BEGIN DATA SUPPLIED
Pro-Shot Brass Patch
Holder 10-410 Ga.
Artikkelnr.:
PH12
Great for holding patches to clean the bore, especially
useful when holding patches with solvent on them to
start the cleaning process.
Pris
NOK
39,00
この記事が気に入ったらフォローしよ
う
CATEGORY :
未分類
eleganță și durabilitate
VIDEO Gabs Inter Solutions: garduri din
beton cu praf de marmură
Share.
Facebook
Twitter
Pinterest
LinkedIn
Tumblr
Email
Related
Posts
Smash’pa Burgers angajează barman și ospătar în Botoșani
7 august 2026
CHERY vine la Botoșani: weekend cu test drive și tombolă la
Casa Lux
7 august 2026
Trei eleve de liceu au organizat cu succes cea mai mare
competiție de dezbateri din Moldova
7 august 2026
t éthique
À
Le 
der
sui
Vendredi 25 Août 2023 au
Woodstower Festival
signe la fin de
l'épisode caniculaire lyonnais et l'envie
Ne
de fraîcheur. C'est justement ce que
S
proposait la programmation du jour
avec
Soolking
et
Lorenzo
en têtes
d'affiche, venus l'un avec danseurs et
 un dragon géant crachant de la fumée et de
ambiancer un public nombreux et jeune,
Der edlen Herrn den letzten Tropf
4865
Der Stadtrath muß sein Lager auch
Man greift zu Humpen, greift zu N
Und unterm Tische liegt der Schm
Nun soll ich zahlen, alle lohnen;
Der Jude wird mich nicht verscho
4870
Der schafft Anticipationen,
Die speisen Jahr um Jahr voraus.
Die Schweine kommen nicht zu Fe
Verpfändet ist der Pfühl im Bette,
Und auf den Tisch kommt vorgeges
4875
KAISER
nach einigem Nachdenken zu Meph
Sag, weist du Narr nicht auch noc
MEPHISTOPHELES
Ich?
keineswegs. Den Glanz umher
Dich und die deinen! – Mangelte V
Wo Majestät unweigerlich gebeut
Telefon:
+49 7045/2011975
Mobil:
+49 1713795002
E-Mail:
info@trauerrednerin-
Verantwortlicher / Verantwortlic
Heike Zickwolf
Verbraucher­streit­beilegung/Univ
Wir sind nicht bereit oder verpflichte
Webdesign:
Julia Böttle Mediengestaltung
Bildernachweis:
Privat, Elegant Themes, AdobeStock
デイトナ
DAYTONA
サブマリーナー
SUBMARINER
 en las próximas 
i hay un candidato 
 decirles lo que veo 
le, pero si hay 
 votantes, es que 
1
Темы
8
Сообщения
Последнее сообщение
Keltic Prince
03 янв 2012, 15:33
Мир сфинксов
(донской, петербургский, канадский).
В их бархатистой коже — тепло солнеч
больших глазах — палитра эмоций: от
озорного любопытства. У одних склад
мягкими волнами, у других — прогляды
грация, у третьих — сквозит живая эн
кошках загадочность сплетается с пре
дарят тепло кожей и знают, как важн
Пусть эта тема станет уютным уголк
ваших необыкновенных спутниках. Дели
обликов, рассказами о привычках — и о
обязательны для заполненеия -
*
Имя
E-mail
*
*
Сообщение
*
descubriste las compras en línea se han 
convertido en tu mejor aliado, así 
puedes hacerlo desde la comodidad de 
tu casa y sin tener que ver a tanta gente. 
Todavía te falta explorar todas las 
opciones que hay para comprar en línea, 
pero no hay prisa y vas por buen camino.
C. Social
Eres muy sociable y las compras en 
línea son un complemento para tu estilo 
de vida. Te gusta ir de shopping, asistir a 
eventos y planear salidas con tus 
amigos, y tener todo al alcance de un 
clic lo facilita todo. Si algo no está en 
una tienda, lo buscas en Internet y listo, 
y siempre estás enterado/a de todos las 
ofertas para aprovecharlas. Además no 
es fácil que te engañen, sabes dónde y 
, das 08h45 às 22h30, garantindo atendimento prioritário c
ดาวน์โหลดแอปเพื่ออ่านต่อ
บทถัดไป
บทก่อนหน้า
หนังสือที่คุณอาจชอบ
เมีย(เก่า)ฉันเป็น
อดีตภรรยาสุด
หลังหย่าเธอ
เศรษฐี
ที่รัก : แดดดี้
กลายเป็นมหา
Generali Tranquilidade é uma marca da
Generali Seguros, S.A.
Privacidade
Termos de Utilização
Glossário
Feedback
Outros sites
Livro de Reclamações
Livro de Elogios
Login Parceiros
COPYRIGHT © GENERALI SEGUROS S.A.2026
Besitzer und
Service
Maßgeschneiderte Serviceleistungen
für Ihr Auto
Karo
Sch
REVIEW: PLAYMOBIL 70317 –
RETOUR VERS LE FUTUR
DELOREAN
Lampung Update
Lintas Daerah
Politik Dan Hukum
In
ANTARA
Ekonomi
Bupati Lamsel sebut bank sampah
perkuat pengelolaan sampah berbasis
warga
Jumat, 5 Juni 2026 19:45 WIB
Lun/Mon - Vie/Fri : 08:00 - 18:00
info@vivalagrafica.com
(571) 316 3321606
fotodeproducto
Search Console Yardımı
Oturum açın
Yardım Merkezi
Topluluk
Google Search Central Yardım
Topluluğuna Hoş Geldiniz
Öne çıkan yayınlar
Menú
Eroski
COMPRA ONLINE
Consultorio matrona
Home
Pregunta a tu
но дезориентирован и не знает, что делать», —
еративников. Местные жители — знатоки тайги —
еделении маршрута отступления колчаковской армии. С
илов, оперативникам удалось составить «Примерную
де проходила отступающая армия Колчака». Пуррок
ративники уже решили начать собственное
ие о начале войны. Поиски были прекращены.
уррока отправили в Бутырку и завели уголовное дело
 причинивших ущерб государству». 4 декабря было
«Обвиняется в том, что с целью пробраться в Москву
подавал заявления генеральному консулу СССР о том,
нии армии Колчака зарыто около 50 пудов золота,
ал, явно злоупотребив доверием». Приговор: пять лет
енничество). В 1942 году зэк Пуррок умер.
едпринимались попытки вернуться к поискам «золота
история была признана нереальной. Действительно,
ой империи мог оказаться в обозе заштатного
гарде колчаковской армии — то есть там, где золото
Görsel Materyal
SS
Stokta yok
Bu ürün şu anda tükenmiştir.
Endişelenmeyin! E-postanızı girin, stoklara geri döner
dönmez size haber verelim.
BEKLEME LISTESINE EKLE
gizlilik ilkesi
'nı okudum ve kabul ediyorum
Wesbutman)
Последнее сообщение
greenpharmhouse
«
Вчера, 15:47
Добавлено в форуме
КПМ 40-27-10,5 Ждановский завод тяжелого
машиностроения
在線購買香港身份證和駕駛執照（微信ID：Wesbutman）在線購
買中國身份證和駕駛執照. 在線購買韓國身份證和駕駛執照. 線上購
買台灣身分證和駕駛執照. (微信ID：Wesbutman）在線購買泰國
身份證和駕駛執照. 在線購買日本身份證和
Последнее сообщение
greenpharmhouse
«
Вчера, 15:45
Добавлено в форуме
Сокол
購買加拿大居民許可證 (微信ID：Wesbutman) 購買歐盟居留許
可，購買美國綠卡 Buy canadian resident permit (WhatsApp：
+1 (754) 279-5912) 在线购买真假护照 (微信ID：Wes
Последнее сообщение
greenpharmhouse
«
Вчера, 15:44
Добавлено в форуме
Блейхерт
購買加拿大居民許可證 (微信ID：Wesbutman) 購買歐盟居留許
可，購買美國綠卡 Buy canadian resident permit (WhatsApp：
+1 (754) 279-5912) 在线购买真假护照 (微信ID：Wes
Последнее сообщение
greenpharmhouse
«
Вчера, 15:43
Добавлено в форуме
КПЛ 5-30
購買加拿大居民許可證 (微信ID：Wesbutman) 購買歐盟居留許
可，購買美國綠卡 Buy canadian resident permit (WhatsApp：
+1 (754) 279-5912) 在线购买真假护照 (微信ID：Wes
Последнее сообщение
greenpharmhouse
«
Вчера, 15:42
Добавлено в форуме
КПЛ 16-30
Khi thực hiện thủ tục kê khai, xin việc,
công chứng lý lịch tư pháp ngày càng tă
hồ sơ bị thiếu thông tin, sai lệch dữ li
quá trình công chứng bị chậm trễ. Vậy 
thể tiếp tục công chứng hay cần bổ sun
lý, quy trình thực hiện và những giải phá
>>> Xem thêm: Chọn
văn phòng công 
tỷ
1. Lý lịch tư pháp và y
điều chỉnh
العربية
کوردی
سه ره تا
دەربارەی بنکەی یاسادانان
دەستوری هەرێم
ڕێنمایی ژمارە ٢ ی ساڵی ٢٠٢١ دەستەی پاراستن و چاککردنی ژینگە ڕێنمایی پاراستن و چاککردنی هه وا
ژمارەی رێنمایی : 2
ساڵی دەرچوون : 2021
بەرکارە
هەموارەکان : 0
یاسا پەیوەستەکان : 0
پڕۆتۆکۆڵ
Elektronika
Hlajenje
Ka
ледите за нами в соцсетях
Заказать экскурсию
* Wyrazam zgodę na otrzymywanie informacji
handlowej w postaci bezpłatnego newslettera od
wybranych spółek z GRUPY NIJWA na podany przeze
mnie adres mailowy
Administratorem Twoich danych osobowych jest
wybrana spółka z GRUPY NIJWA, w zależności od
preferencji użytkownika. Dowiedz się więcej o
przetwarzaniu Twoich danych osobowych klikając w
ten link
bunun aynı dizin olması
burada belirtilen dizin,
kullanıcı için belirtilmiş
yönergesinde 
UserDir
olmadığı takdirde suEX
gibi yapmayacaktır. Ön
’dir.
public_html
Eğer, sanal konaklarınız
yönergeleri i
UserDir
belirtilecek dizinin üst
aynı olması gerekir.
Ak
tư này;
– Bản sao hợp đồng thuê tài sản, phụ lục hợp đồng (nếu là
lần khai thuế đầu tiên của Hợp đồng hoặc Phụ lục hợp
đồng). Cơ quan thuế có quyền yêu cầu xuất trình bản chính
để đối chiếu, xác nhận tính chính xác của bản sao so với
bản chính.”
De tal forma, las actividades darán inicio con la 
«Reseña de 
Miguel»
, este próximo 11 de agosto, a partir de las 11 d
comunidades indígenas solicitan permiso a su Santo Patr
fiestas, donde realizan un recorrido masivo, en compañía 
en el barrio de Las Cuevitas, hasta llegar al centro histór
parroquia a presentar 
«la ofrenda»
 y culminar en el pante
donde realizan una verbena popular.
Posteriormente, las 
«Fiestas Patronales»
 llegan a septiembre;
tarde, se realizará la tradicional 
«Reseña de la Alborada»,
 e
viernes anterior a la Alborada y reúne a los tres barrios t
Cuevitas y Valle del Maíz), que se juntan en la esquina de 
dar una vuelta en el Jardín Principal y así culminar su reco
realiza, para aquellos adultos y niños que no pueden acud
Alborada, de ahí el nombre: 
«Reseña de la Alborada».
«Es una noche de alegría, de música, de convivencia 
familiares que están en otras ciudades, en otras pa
END DATA SUPPLIED
■ WHAT THE TASK ASKS
Please, from the material above, copy only the lines from the line with "perkuat pengelolaan sampah berbasis" up to and including the line with "едпринимались попытки вернуться", exactly as written.

■ RESULT OF THIS TASK
perkuat pengelolaan sampah berbasis
warga
Jumat, 5 Juni 2026 19:45 WIB
Lun/Mon - Vie/Fri : 08:00 - 18:00
info@vivalagrafica.com
(571) 316 3321606
fotodeproducto
Search Console Yardımı
Oturum açın
Yardım Merkezi
Topluluk
Google Search Central Yardım
Topluluğuna Hoş Geldiniz
Öne çıkan yayınlar
Menú
Eroski
COMPRA ONLINE
Consultorio matrona
Home
Pregunta a tu
но дезориентирован и не знает, что делать», —
еративников. Местные жители — знатоки тайги —
еделении маршрута отступления колчаковской армии. С
илов, оперативникам удалось составить «Примерную
де проходила отступающая армия Колчака». Пуррок
ративники уже решили начать собственное
ие о начале войны. Поиски были прекращены.
уррока отправили в Бутырку и завели уголовное дело
 причинивших ущерб государству». 4 декабря было
«Обвиняется в том, что с целью пробраться в Москву
подавал заявления генеральному консулу СССР о том,
нии армии Колчака зарыто около 50 пудов золота,
ал, явно злоупотребив доверием». Приговор: пять лет
енничество). В 1942 году зэк Пуррок умер.
едпринимались попытки вернуться к поискам «золота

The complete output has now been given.